Really enjoyed this; ten half-hour episodes, starring Jean Smart, who is marvellous as Deborah Vance, a comedienne of a certain age, and Ava, a young comedy writer who finds herself out of a job and goes to work for her.  Highly entertaining, though rather poignant in parts.



Documentary: Overnight

(Amazon and a few documentary sites such as DocumentaryTube)

4* ⭐⭐⭐⭐

Follows the fortunes of the arrogant, narcissistic and foul-mouthed Troy Duffy, former bartender who sold his script for The Boondock Saints to Harvey Weinstein, and got taken on by the William Morris Agency.  Weinstein said he could direct the film, and Duffy's band, The Brood, was given a recording contract with Maverick Records; they would also provide the score for the film.

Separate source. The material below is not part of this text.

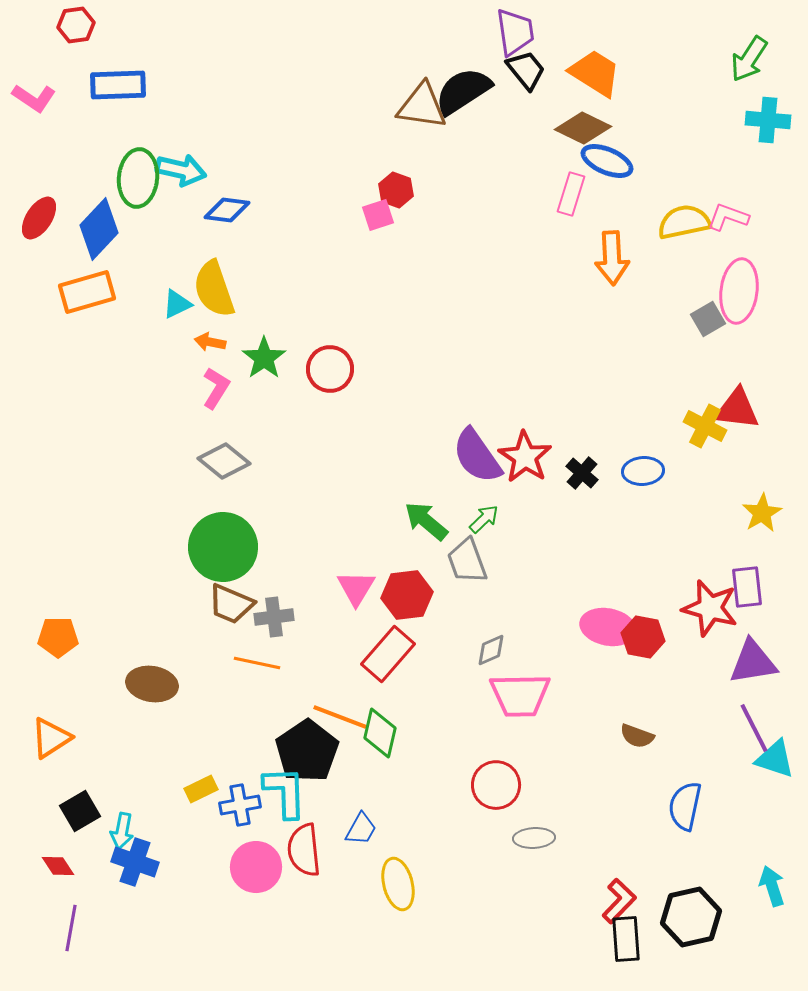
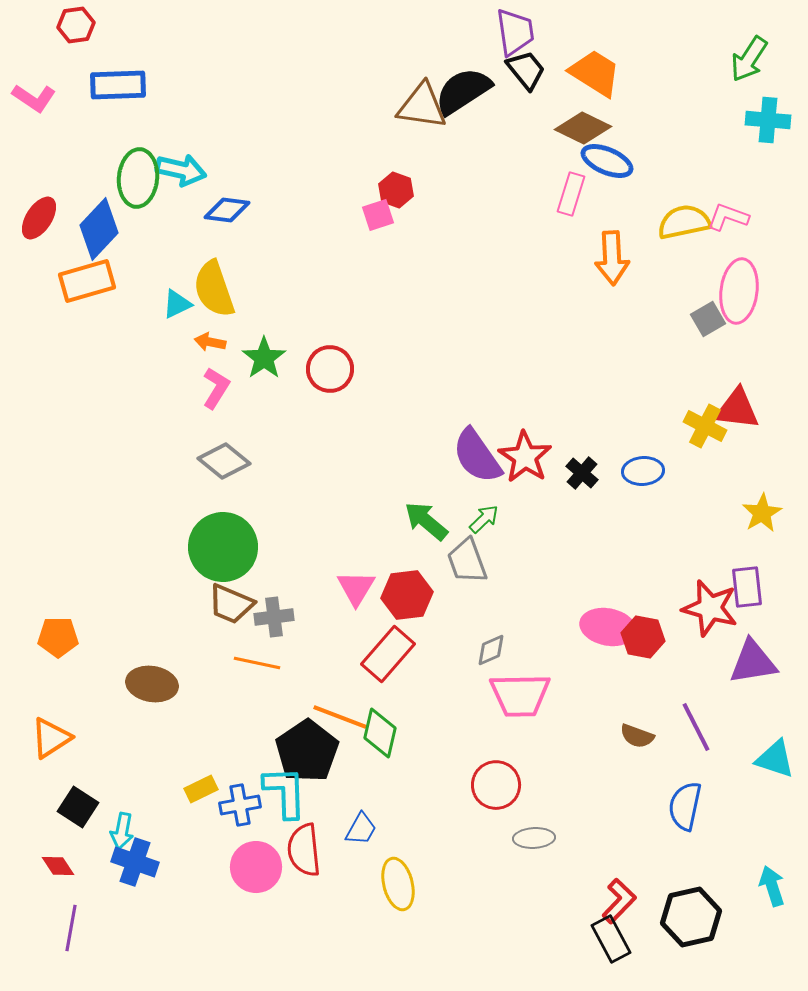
orange rectangle at (87, 292): moved 11 px up
purple line at (754, 728): moved 58 px left, 1 px up
black square at (80, 811): moved 2 px left, 4 px up; rotated 27 degrees counterclockwise
black rectangle at (626, 939): moved 15 px left; rotated 24 degrees counterclockwise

Duffy imagines himself to be the next big Hollywood power player, and throws his weight around, insulting established names in the industry.  Because of his behaviour, Miramax cancels the film, and he finds himself blacklisted.  From there, everything goes down the pan, and Duffy ends up having lost his reputation, his money, his bar and his band.

Features a few blink-and-you'll-miss-it glimpses of the young Norman Reedus, who starred in the film!


Film: Before The Fire

(Amazon)

4* ⭐⭐⭐⭐

Hadn't heard of anyone in this film, but the very beautiful young woman who stars in it, Jenna Lyng Adams, also wrote it, so I bow with respect.  

The basic story: A pandemic (in which many are are dying and society is on the brink of collapse); in LA, Ava Bourne and her photographer boyfriend Kelly are trying to get out.  Back on his family's farm in the area she grew up in, Ava is bored but feels safe - until her past catches up with her, and desperation brings out the worst in human nature.

It's a low key, atmospheric film, with a 'less is more' approach to dialogue. It's very brutal, showing how quickly and easily the civilised world can disintegrate.  Good, I liked it. 

 




Film: Tomorrow, When the War Began

(Amazon)

2* ⭐⭐

Australian action adventure - to be fair, one of my least favourite sub-genres: Feisty Teens Save The World.  In this, a group come back from a camping trip to discover that an Asian coalition has invaded, and their home town is a war zone.

I watched it because of my never-to-be-sated thirst for anything of a vaguely apocalyptic or post-apocalyptic nature; this is mildly entertaining, but, on the whole, pretty bad.  The dialogue is atrocious, and the acting isn't much better.  It's apparently the forerunner to a series in which they're going to keep on fighting until the war is over, and stand menacingly against a dark background with a variety of weapons.  At times it was so bad that I wondered, in all seriousness, if it was a spoof.